Dataset entries
== Segment start ==

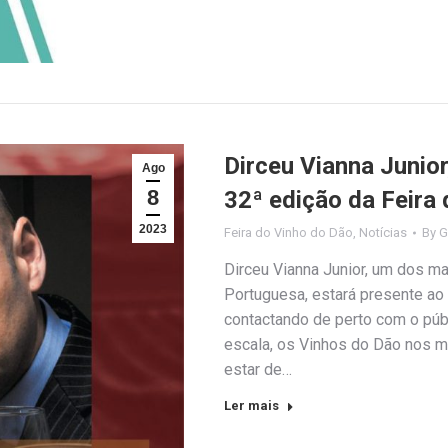
Dirceu Vianna Junior
Ago
8
32ª edição da Feira
2023
Feira do Vinho do Dão
,
Notícias
By
G
Dirceu Vianna Junior, um dos m
Portuguesa, estará presente ao 
contactando de perto com o púb
escala, os Vinhos do Dão nos m
estar de…
Ler mais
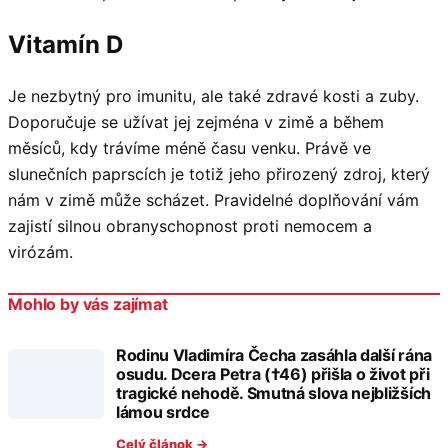
Vitamín D
Je nezbytný pro imunitu, ale také zdravé kosti a zuby.
Doporučuje se užívat jej zejména v zimě a během
měsíců, kdy trávíme méně času venku. Právě ve
slunečních paprscích je totiž jeho přirozený zdroj, který
nám v zimě může scházet. Pravidelné doplňování vám
zajistí silnou obranyschopnost proti nemocem a
virózám.
Mohlo by vás zajímat
Rodinu Vladimíra Čecha zasáhla další rána
osudu. Dcera Petra (†46) přišla o život při
tragické nehodě. Smutná slova nejbližších
lámou srdce
Celý článok →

== Segment end ==

- **ASSIGNED TASK**
Lines starting at the one with "Portuguesa, estará presente ao" and ending at the last line of the entries above must be restated word for word, with pictures omitted.

- **RESULT OF THIS TASK**
Portuguesa, estará presente ao 
contactando de perto com o púb
escala, os Vinhos do Dão nos m
estar de…
Ler mais
Vitamín D
Je nezbytný pro imunitu, ale také zdravé kosti a zuby.
Doporučuje se užívat jej zejména v zimě a během
měsíců, kdy trávíme méně času venku. Právě ve
slunečních paprscích je totiž jeho přirozený zdroj, který
nám v zimě může scházet. Pravidelné doplňování vám
zajistí silnou obranyschopnost proti nemocem a
virózám.
Mohlo by vás zajímat
Rodinu Vladimíra Čecha zasáhla další rána
osudu. Dcera Petra (†46) přišla o život při
tragické nehodě. Smutná slova nejbližších
lámou srdce
Celý článok →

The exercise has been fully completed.